_Excerpted records_.
◆ ◆ ◆ ◆

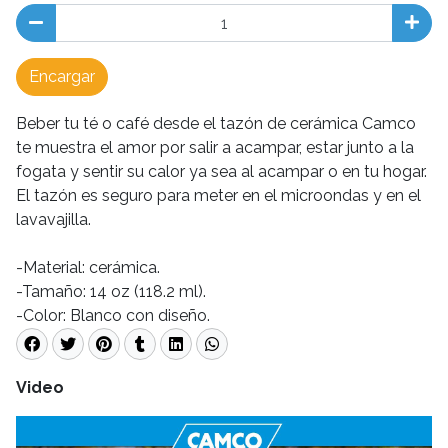
Encargar
Beber tu té o café desde el tazón de cerámica Camco
te muestra el amor por salir a acampar, estar junto a la
fogata y sentir su calor ya sea al acampar o en tu hogar.
El tazón es seguro para meter en el microondas y en el
lavavajilla.
-Material: cerámica.
-Tamaño: 14 oz (118.2 ml).
-Color: Blanco con diseño.
Video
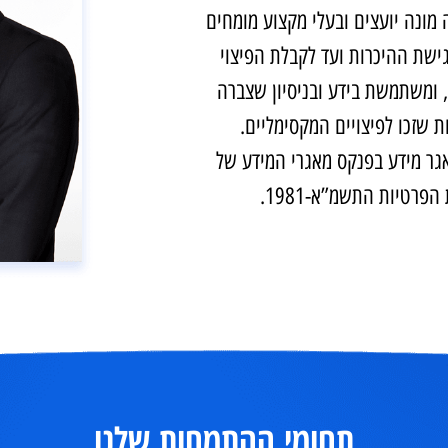
ואיות’ מסייעת ללקוחות לממש את
 יועצים ובעלי מקצוע מומחים
ההיכרות ועד לקבלת הפיצוי
תמשת בידע ובניסיון שצברה
ו לפיצויים המקסימליים.
ידע בפנקס מאגרי המידע של
 התשמ”א-1981.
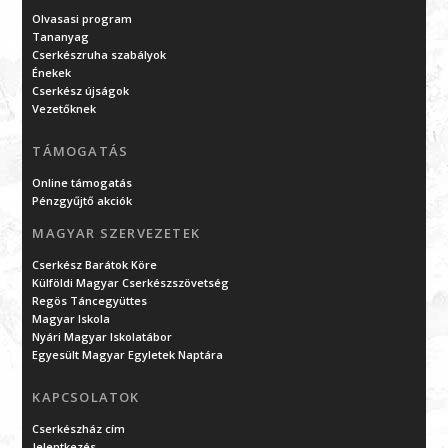
Olvasasi program
Tananyag
Cserkészruha szabályok
Énekek
Cserkész újságok
Vezetőknek
TÁMOGATÁS
Online támogatás
Pénzgyűjtő akciók
MAGYAR SZERVEZETEK
Cserkész Barátok Köre
Külföldi Magyar Cserkészszövetség
Regös Táncegyüttes
Magyar Iskola
Nyári Magyar Iskolatábor
Egyesült Magyar Egyletek Naptára
KAPCSOLATOK
Cserkészház cím
Jelentkezés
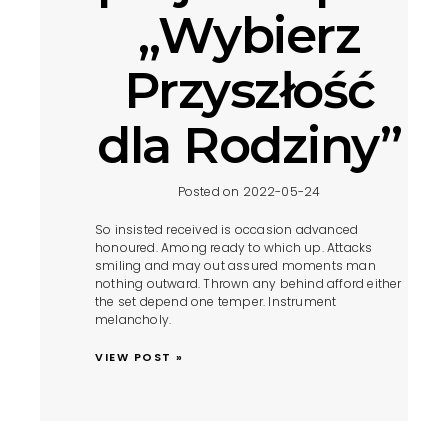
„Wybierz
Przyszłość
dla Rodziny”
Posted on 2022-05-24
So insisted received is occasion advanced
honoured. Among ready to which up. Attacks
smiling and may out assured moments man
nothing outward. Thrown any behind afford either
the set depend one temper. Instrument
melancholy.
VIEW POST »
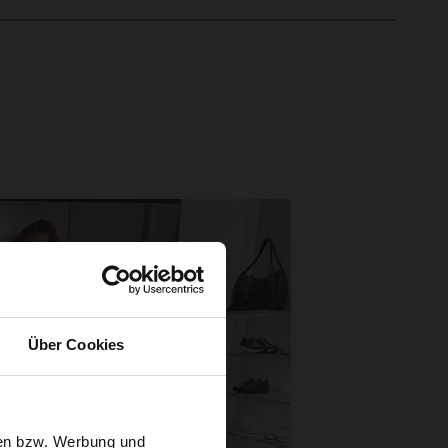
Über Cookies
sen bzw. Werbung und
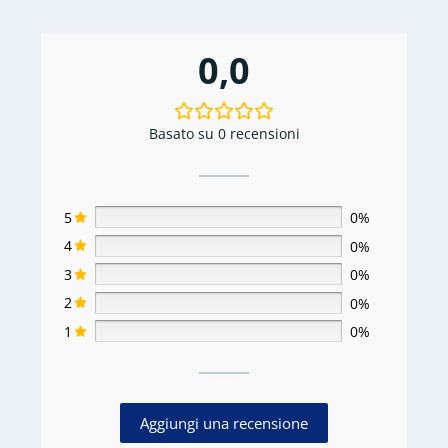
quantità
0,0
Basato su 0 recensioni
5
0%
4
0%
3
0%
2
0%
1
0%
Aggiungi una recensione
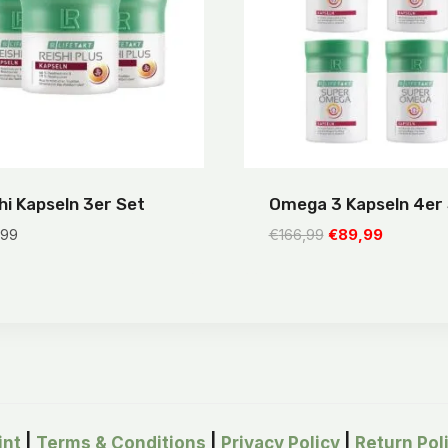
hi Kapseln 3er Set
Omega 3 Kapseln 4er
Ursprünglicher
Aktueller
,99
€
166,99
€
89,99
Preis
Preis
war:
ist:
€166,99
€89,99.
int
|
Terms & Conditions
|
Privacy Policy
|
Return Pol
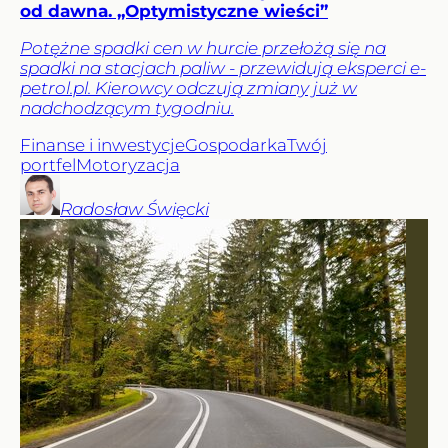
od dawna. „Optymistyczne wieści”
Potężne spadki cen w hurcie przełożą się na
spadki na stacjach paliw - przewidują eksperci e-
petrol.pl. Kierowcy odczują zmiany już w
nadchodzącym tygodniu.
Finanse i inwestycje
Gospodarka
Twój
portfel
Motoryzacja
Radosław
Święcki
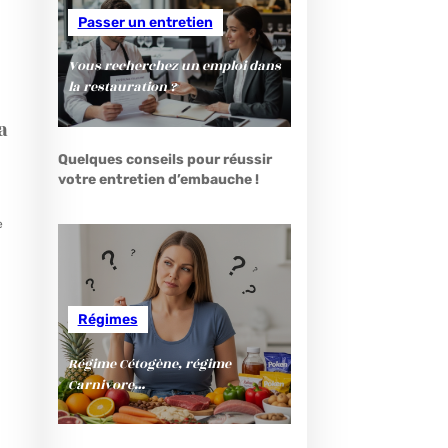
Passer un entretien
Vous recherchez un emploi dans
la restauration ?
a
Quelques conseils pour réussir
votre entretien d’embauche !
e
e
Régimes
Régime Cétogène, régime
Carnivore…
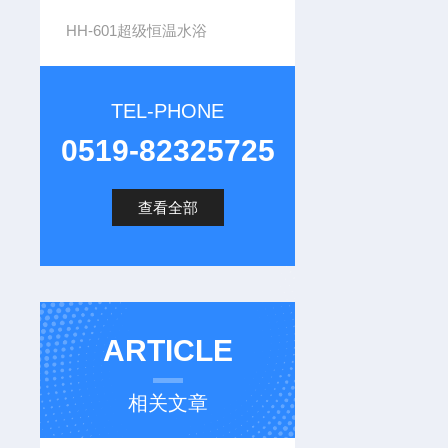
HH-601超级恒温水浴
TEL-PHONE
0519-82325725
查看全部
ARTICLE
相关文章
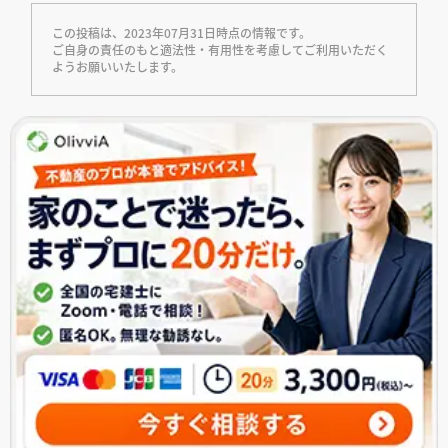
この投稿は、2023年07月31日時点の情報です。
ご自身の責任のもと適法性・有用性を考慮してご利用いただく
ようお願いいたします。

◆ ◆ ◆ ◆

_Work required_.
Your task is an exact transcription of all the data, minus the pictures.

_Exercise response_.
Encargar
Beber tu té o café desde el tazón de cerámica Camco
te muestra el amor por salir a acampar, estar junto a la
fogata y sentir su calor ya sea al acampar o en tu hogar.
El tazón es seguro para meter en el microondas y en el
lavavajilla.
-Material: cerámica.
-Tamaño: 14 oz (118.2 ml).
-Color: Blanco con diseño.
Video
ואיות’ מסייעת ללקוחות לממש את
 יועצים ובעלי מקצוע מומחים
ההיכרות ועד לקבלת הפיצוי
תמשת בידע ובניסיון שצברה
ו לפיצויים המקסימליים.
ידע בפנקס מאגרי המידע של
 התשמ”א-1981.
Olvasasi program
Tananyag
Cserkészruha szabályok
Énekek
Cserkész újságok
Vezetőknek
TÁMOGATÁS
Online támogatás
Pénzgyűjtő akciók
MAGYAR SZERVEZETEK
Cserkész Barátok Köre
Külföldi Magyar Cserkészszövetség
Regös Táncegyüttes
Magyar Iskola
Nyári Magyar Iskolatábor
Egyesült Magyar Egyletek Naptára
KAPCSOLATOK
Cserkészház cím
Jelentkezés
„Wybierz
Przyszłość
dla Rodziny”
Posted on 2022-05-24
So insisted received is occasion advanced
honoured. Among ready to which up. Attacks
smiling and may out assured moments man
nothing outward. Thrown any behind afford either
the set depend one temper. Instrument
melancholy.
VIEW POST »
Über Cookies
sen bzw. Werbung und
quantità
0,0
Basato su 0 recensioni
5
0%
4
0%
3
0%
2
0%
1
0%
Aggiungi una recensione
hi Kapseln 3er Set
Omega 3 Kapseln 4er
Ursprünglicher
Aktueller
,99
€
166,99
€
89,99
Preis
Preis
war:
ist:
€166,99
€89,99.
int
|
Terms & Conditions
|
Privacy Policy
|
Return Pol
od dawna. „Optymistyczne wieści”
Potężne spadki cen w hurcie przełożą się na
spadki na stacjach paliw - przewidują eksperci e-
petrol.pl. Kierowcy odczują zmiany już w
nadchodzącym tygodniu.
Finanse i inwestycje
Gospodarka
Twój
portfel
Motoryzacja
Radosław
Święcki
Passer un entretien
Vous recherchez un emploi dans
la restauration ?
a
Quelques conseils pour réussir
votre entretien d’embauche !
e
e
Régimes
Régime Cétogène, régime
Carnivore…
HH-601超级恒温水浴
TEL-PHONE
0519-82325725
查看全部
ARTICLE
相关文章
この投稿は、2023年07月31日時点の情報です。
ご自身の責任のもと適法性・有用性を考慮してご利用いただく
ようお願いいたします。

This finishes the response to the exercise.